**WHAT YOU WILL DO**: Nothing but the pictures should be left out when the entries below are duplicated.

[Data extracted from a collection]
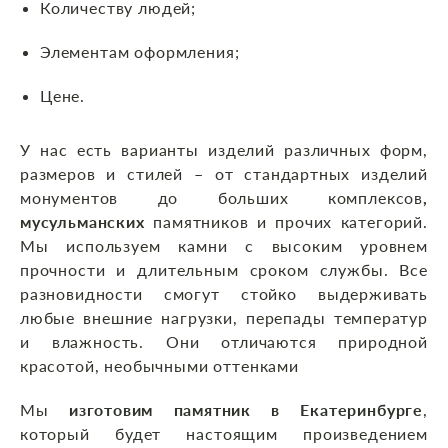
Количеству людей;
Элементам оформления;
Цене.
У нас есть варианты изделий различных форм,
размеров и стилей – от стандартных изделий
монументов до больших комплексов
,
мусульманских
памятников
и прочих категорий.
Мы используем камни с высоким уровнем
прочности и длительным сроком службы. Все
разновидности смогут стойко выдерживать
любые внешние нагрузки, перепады температур
и влажность. Они отличаются природной
красотой, необычными оттенками
Мы
изготовим памятник в Екатеринбурге
,
который будет настоящим произведением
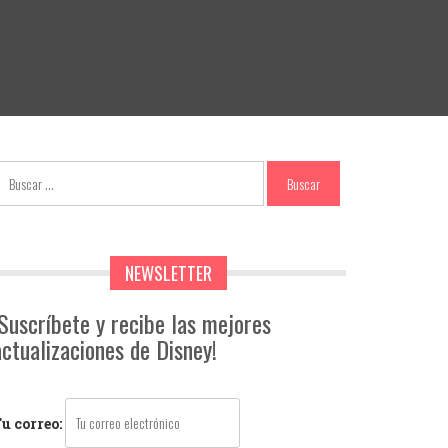
NEWSLETTER
¡Suscríbete y recibe las mejores
actualizaciones de Disney!
u correo:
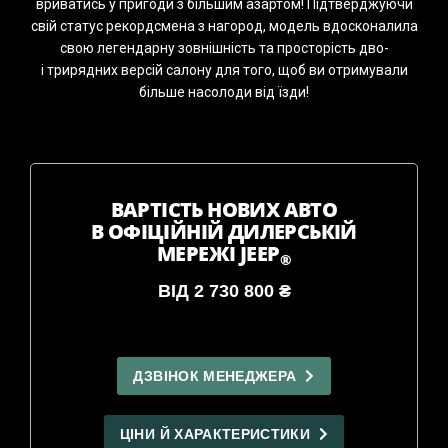
вриватись у пригоди з більшим азартом! Підтверджуючи
свій статус рекордсмена з нагород, модель вдосконалила
свою легендарну зовнішність та просторість дво-
і трирядних версій салону для того, щоб ви отримували
більше насолоди від їзди!
ВАРТІСТЬ НОВИХ АВТО
В ОФІЦІЙНІЙ ДИЛЕРСЬКІЙ
МЕРЕЖІ JEEP
®
ВІД 2 730 800 ₴
ДЗВІНОК МЕНЕДЖЕРА
ЦІНИ Й ХАРАКТЕРИСТИКИ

**SOLUTION TO THE PROBLEM**:
Количеству людей;
Элементам оформления;
Цене.
У нас есть варианты изделий различных форм,
размеров и стилей – от стандартных изделий
монументов до больших комплексов
,
мусульманских
памятников
и прочих категорий.
Мы используем камни с высоким уровнем
прочности и длительным сроком службы. Все
разновидности смогут стойко выдерживать
любые внешние нагрузки, перепады температур
и влажность. Они отличаются природной
красотой, необычными оттенками
Мы
изготовим памятник в Екатеринбурге
,
который будет настоящим произведением
NEWSLETTER
¡Suscríbete y recibe las mejores
actualizaciones de Disney!
u correo:
вриватись у пригоди з більшим азартом! Підтверджуючи
свій статус рекордсмена з нагород, модель вдосконалила
свою легендарну зовнішність та просторість дво-
і трирядних версій салону для того, щоб ви отримували
більше насолоди від їзди!
ВАРТІСТЬ НОВИХ АВТО
В ОФІЦІЙНІЙ ДИЛЕРСЬКІЙ
МЕРЕЖІ JEEP
®
ВІД 2 730 800 ₴
ДЗВІНОК МЕНЕДЖЕРА
ЦІНИ Й ХАРАКТЕРИСТИКИ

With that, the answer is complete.